Par ailleurs, une étude récente menée par l’association Visions Solidaires montre que le Togo se place en deuxième position au niveau africain en ce qui concerne la part des transferts de fonds des migrants dans le PIB. 

Tous ces chiffres illustrent clairement la contribution de la diaspora à l’économie du pays, bien que portant sur une certaine solidarité affective aux familles. 

De la solidarité familiale à la solidarité de développement du pays : s’organiser face aux difficultés

Face aux enjeux de l’économie mondiale, la force économique de la diaspora surtout des pays africains devient non négligeable surtout en termes d’investissements, d’innovation et de création d’emplois. La diaspora togolaise vivant en Afrique, d’après les informations recueillies au cours de cette rencontre manifeste un grand d’intérêt pour initier des projets, créer des entreprises au pays, cependant on note du découragement souvent lié à des questions d’ordre politique ou organisationnel.  Ainsi par exemple la délégation de la  diaspora togolaise en Côte d’ivoire se réclamant du plus grand effectif de la diaspora togolaise dans le monde, et réunie en l’Union des Togolais en Côte d’ivoire (UTOCI) a expliqué que les togolais en Côte d’Ivoire sont confrontés aux problèmes d’établissement de cartes ou pièces d’identité. Cette situation les élimine très souvent de l’obtention des prêts auprès des institutions bancaires ou de microfinance. 

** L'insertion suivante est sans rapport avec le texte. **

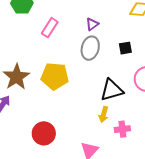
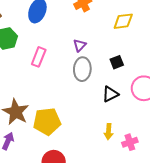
yellow pentagon: (55, 76) -> (47, 121), moved
black triangle: (112, 90) -> (110, 94), moved, size x0.7

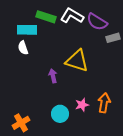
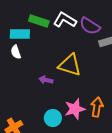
purple arrow: (53, 76) -> (46, 80), turned -64
pink star: (82, 105) -> (75, 109), size x1.5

« Nous avons la volonté d’investir ou d’entreprendre chez nous au Togo, mais en Côte d’Ivoire, il n’y a aucun organe d’Etat pour nous aider. Vous devez revenir au pays pour tout faire et avec toutes les difficultés qui finissent par vous décourager parce que  au pays même, il n’y a pas de structure qui s’occupe particulièrement de la diaspora», a relevé, le porte-parole de la délégation de la Côte d’Ivoire, Attisso Kodjovi. 

Les togolais résidant au Niger, au Burkina Faso et dans bien d’autres pays d’Afrique ne sont pas épargnés des mésaventures liées à l’obtention de carte d’identité à l’étranger. Selon le président de la Communauté des Ressortissants Togolais au Niger, Combaté Tiénibey, les Togolais résidents au Niger ayant tenté d’investir  ou d’initier un projet au Togo, leur pays d’origine sont souvent revenus très déçus des procédures ou des tractations qui sont souvent lourdes.

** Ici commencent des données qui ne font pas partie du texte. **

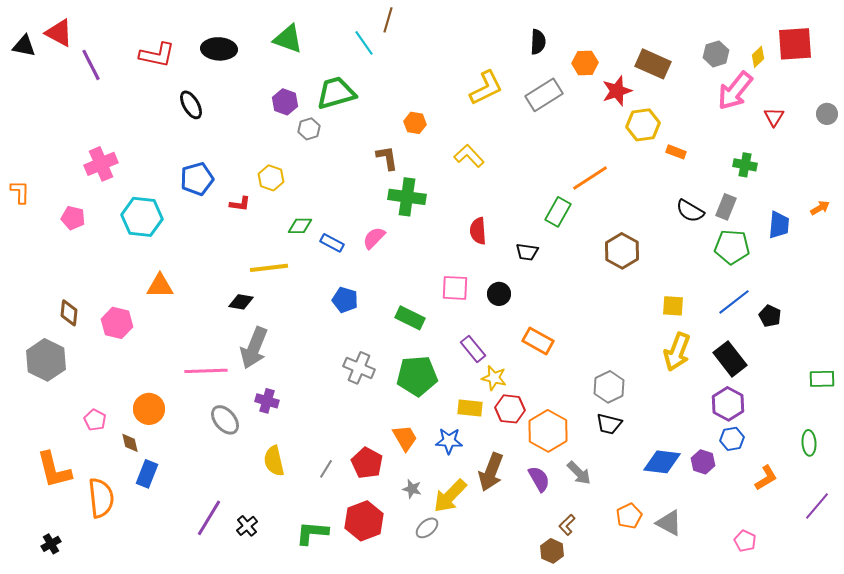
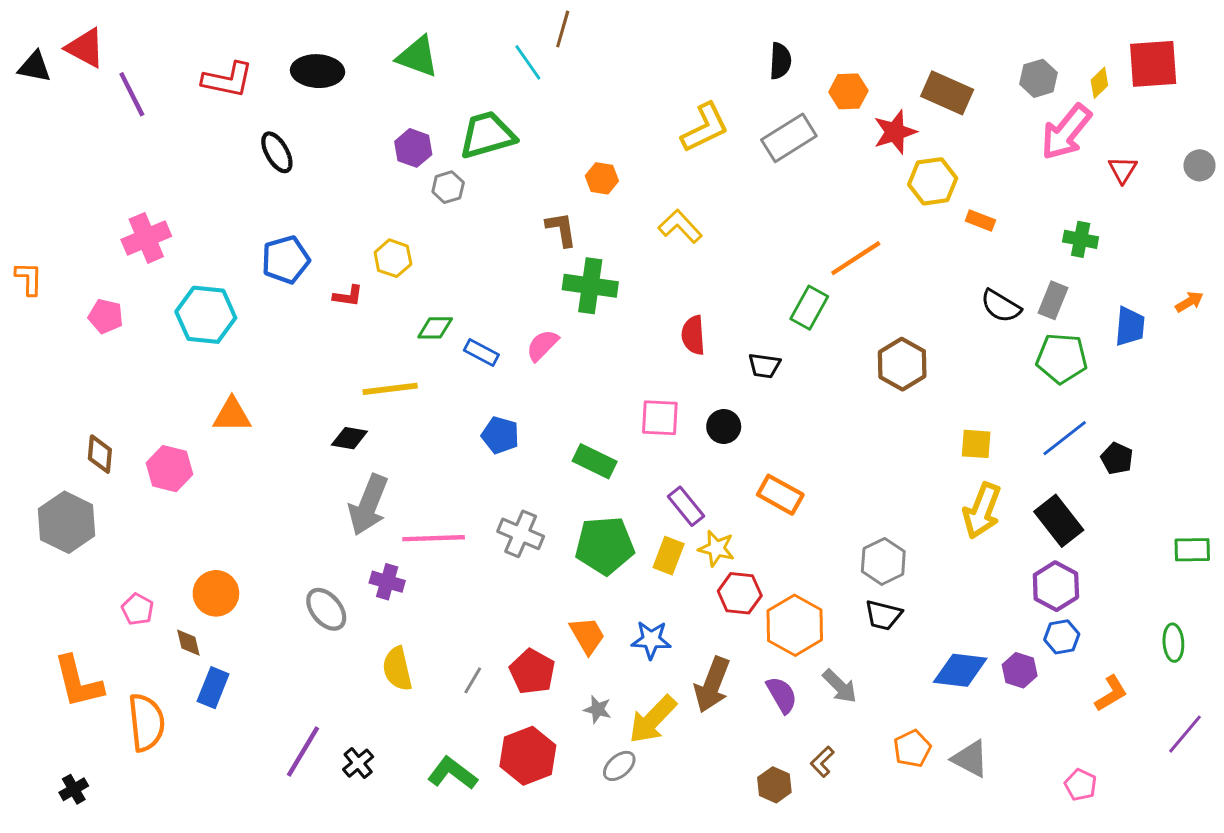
pink line: (206, 371) -> (434, 538), moved
yellow rectangle: (470, 408) -> (669, 556), moved, turned -75
green L-shape: (312, 533) -> (452, 773), turned 32
brown hexagon: (552, 551) -> (774, 785), moved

Désormais, il faut s’organiser pour mettre en place une organisation crédible et  capable  d’être un partenaire de l’État auprès de la diaspora. C’est ce à quoi les échanges ont abouti.  Il s’agit de la Maison de la Diaspora pour le Développement (MDD).

La Maison de la Diaspora pour le Développement (MDD) va être la structure devant accompagner  les Togolais résidant à l’étranger dans la réalisation de tous leurs projets d’ordre socioéconomique sur le territoire togolais. Cette structure travaillera en collaboration avec les services de l'’État Togolais, sera l’interface de la diaspora togolaise pour des questions d’investissement au Togo. 

Les délégués continentaux du CJD sont chargés d’organiser les communautés togolaises dans leurs zones de compétences afin de permettre à la DTD de mettre en place dans les meilleurs délais la Maison de la Diaspora pour le Développement qui est le projet diaspora inscrit au programme ABC (Agir pour Bâtir la Cité) du CJD. Une délégation de la DTD, les délégués continentaux, des décideurs politiques et des leaders d’opinion seront en tournée en Amérique, Europe, Asie et au Moyen-Orient pour rencontrer des partenaires en développement, des investisseurs et la diaspora Africaine et les convaincre à soutenir le programme ABC pour le développement du Togo, et de l’Afrique en général.